Indeed, it would not have been prudent to let it live -not here, anyway - not and chance the other Wamphyri Lords learning of it. For while Nature often gave wild creatures a vampire egg, it was generally deemed unseemly for the Wamphyri themselves to perform such experiments.

And yet Shaithis had done just that. Slighted by a lesser Lord, he'd challenged and killed him, and so earned the right to burn his remains. Instead he had brought the body here to his workshop, cut out the vampire within and transplanted its egg into his creature! But when he saw how uncontrollable was the thing, then he'd sent it through the Gate. It had seemed to him a grand jest: that his creature should take its own brand of hell with it into the hell-lands.

Ah, but that was before he realized just how hellish the hell-lands were! Shaithis little doubted now but that all his troubles stemmed from that unknown place beyond the shining sphere-gate; perhaps even The Dweller himself had his origin there. Which was why he would now create the WARRIOR of all warriors! And, who could say, perhaps it might even be the last warrior? Aye, and when they saw what he had sent them, then the wizards of that world would think again before sending their hirelings adventuring here.

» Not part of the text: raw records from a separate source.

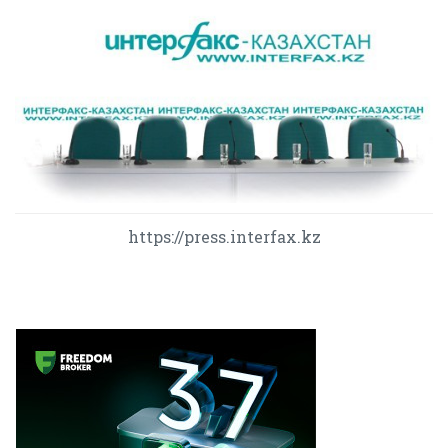
https://press.interfax.kz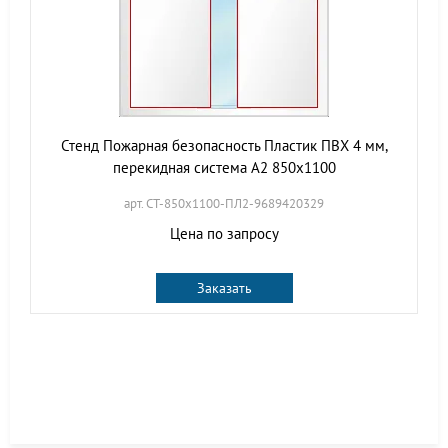
Стенд Пожарная безопасность Пластик ПВХ 4 мм,
перекидная система А2 850х1100
арт. СТ-850х1100-ПЛ2-9689420329
Цена по запросу
Заказать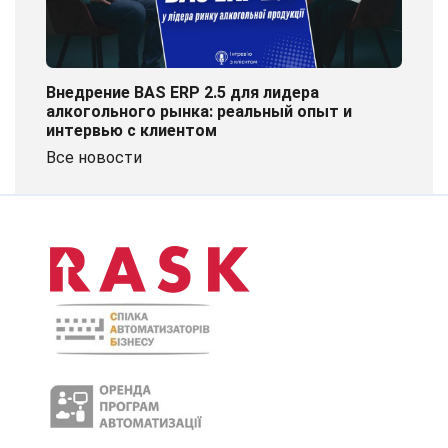
Внедрение BAS ERP 2.5 для лидера
алкогольного рынка: реальный опыт и
интервью с клиентом
Все новости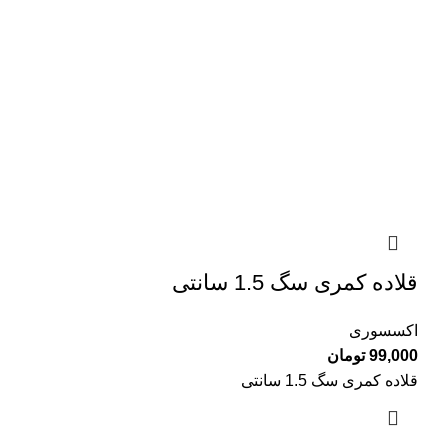
قلاده کمری سگ 1.5 سانتی
اکسسوری
99,000
تومان
قلاده کمری سگ 1.5 سانتی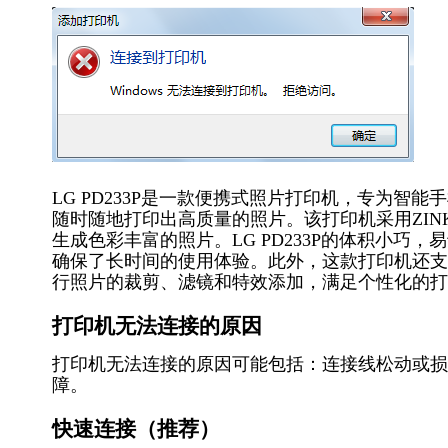
LG PD233P是一款便携式照片打印机，专为
随时随地打印出高质量的照片。该打印机采用ZINK
生成色彩丰富的照片。LG PD233P的体积小
确保了长时间的使用体验。此外，这款打印机还支
行照片的裁剪、滤镜和特效添加，满足个性化的打
打印机无法连接的原因
打印机无法连接的原因可能包括：连接线松动或损
障。
快速连接（推荐）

So thinking, Shaithis tossed Karl Vyotsky's limp form down onto the great slab of stone which was his workbench, then went to fetch the other ingredients of his work and certain instruments with which to fuse them...

It was a long job; sunup came and went, and a new sundown was beginning; finally Shaithis was done. He inspected with some satisfaction the thing heaving and hissing where it waxed in its enormous trench of a vat, striding down the length of it and admiring the rapid formation of a deadly array of weapons. Then, into its groping, vestigial mind, he implanted those commands which would form its one aim, its single goal in life, and left it to fend for itself. Emerging in a very little while, the warrior would discover the pit-things and devour them, and find its way out of here. The exit might well be too small for it by then, but Shaithis could not doubt that this warrior would make it bigger.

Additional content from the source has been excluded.